*Assignment:* Set each line of the data down exactly, please.

*Record excerpts:*
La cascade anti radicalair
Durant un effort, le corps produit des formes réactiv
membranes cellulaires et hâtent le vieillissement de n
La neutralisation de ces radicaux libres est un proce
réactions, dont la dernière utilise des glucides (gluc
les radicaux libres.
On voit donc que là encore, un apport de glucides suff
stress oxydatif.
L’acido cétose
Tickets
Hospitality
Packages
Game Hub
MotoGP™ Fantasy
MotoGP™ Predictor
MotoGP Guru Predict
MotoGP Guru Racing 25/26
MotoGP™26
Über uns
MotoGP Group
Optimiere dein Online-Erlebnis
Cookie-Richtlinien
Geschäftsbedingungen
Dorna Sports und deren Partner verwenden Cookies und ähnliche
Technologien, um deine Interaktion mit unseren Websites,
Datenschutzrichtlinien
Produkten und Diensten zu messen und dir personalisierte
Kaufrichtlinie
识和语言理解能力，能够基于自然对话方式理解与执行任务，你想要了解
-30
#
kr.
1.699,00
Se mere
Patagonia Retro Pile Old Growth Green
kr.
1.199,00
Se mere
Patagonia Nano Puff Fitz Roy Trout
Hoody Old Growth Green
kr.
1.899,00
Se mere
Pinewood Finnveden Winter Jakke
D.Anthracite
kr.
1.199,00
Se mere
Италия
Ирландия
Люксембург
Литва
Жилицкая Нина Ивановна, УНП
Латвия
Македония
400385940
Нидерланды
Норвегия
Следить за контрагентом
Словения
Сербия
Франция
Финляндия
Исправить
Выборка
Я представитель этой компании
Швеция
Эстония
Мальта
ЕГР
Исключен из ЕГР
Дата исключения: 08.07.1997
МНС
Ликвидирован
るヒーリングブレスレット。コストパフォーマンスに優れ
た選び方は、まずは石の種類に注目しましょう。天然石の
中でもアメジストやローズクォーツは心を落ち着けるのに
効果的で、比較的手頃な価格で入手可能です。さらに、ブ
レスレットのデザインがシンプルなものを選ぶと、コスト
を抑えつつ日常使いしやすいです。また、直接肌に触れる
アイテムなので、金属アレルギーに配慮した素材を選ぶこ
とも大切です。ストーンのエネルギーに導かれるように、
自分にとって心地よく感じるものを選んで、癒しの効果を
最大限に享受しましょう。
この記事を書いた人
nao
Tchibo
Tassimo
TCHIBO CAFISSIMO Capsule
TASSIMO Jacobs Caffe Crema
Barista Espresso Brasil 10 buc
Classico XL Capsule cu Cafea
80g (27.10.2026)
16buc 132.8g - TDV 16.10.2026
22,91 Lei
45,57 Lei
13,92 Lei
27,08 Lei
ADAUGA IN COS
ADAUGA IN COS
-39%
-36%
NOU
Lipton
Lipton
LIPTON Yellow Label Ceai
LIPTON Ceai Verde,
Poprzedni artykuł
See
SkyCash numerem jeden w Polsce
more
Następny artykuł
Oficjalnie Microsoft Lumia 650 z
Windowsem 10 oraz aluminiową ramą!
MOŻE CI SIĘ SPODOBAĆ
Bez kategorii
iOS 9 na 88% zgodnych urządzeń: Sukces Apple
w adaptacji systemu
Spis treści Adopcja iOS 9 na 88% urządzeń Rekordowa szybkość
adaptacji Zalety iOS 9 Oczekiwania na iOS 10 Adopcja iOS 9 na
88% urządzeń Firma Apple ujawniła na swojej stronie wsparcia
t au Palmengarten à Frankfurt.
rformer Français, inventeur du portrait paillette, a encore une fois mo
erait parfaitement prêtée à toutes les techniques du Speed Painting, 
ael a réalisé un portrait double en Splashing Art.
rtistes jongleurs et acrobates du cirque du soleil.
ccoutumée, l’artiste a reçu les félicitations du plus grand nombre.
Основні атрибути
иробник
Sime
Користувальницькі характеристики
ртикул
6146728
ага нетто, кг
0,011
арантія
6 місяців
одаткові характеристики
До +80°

*Solution to the exercise:*
La cascade anti radicalair
Durant un effort, le corps produit des formes réactiv
membranes cellulaires et hâtent le vieillissement de n
La neutralisation de ces radicaux libres est un proce
réactions, dont la dernière utilise des glucides (gluc
les radicaux libres.
On voit donc que là encore, un apport de glucides suff
stress oxydatif.
L’acido cétose
Tickets
Hospitality
Packages
Game Hub
MotoGP™ Fantasy
MotoGP™ Predictor
MotoGP Guru Predict
MotoGP Guru Racing 25/26
MotoGP™26
Über uns
MotoGP Group
Optimiere dein Online-Erlebnis
Cookie-Richtlinien
Geschäftsbedingungen
Dorna Sports und deren Partner verwenden Cookies und ähnliche
Technologien, um deine Interaktion mit unseren Websites,
Datenschutzrichtlinien
Produkten und Diensten zu messen und dir personalisierte
Kaufrichtlinie
识和语言理解能力，能够基于自然对话方式理解与执行任务，你想要了解
-30
#
kr.
1.699,00
Se mere
Patagonia Retro Pile Old Growth Green
kr.
1.199,00
Se mere
Patagonia Nano Puff Fitz Roy Trout
Hoody Old Growth Green
kr.
1.899,00
Se mere
Pinewood Finnveden Winter Jakke
D.Anthracite
kr.
1.199,00
Se mere
Италия
Ирландия
Люксембург
Литва
Жилицкая Нина Ивановна, УНП
Латвия
Македония
400385940
Нидерланды
Норвегия
Следить за контрагентом
Словения
Сербия
Франция
Финляндия
Исправить
Выборка
Я представитель этой компании
Швеция
Эстония
Мальта
ЕГР
Исключен из ЕГР
Дата исключения: 08.07.1997
МНС
Ликвидирован
るヒーリングブレスレット。コストパフォーマンスに優れ
た選び方は、まずは石の種類に注目しましょう。天然石の
中でもアメジストやローズクォーツは心を落ち着けるのに
効果的で、比較的手頃な価格で入手可能です。さらに、ブ
レスレットのデザインがシンプルなものを選ぶと、コスト
を抑えつつ日常使いしやすいです。また、直接肌に触れる
アイテムなので、金属アレルギーに配慮した素材を選ぶこ
とも大切です。ストーンのエネルギーに導かれるように、
自分にとって心地よく感じるものを選んで、癒しの効果を
最大限に享受しましょう。
この記事を書いた人
nao
Tchibo
Tassimo
TCHIBO CAFISSIMO Capsule
TASSIMO Jacobs Caffe Crema
Barista Espresso Brasil 10 buc
Classico XL Capsule cu Cafea
80g (27.10.2026)
16buc 132.8g - TDV 16.10.2026
22,91 Lei
45,57 Lei
13,92 Lei
27,08 Lei
ADAUGA IN COS
ADAUGA IN COS
-39%
-36%
NOU
Lipton
Lipton
LIPTON Yellow Label Ceai
LIPTON Ceai Verde,
Poprzedni artykuł
See
SkyCash numerem jeden w Polsce
more
Następny artykuł
Oficjalnie Microsoft Lumia 650 z
Windowsem 10 oraz aluminiową ramą!
MOŻE CI SIĘ SPODOBAĆ
Bez kategorii
iOS 9 na 88% zgodnych urządzeń: Sukces Apple
w adaptacji systemu
Spis treści Adopcja iOS 9 na 88% urządzeń Rekordowa szybkość
adaptacji Zalety iOS 9 Oczekiwania na iOS 10 Adopcja iOS 9 na
88% urządzeń Firma Apple ujawniła na swojej stronie wsparcia
t au Palmengarten à Frankfurt.
rformer Français, inventeur du portrait paillette, a encore une fois mo
erait parfaitement prêtée à toutes les techniques du Speed Painting, 
ael a réalisé un portrait double en Splashing Art.
rtistes jongleurs et acrobates du cirque du soleil.
ccoutumée, l’artiste a reçu les félicitations du plus grand nombre.
Основні атрибути
иробник
Sime
Користувальницькі характеристики
ртикул
6146728
ага нетто, кг
0,011
арантія
6 місяців
одаткові характеристики
До +80°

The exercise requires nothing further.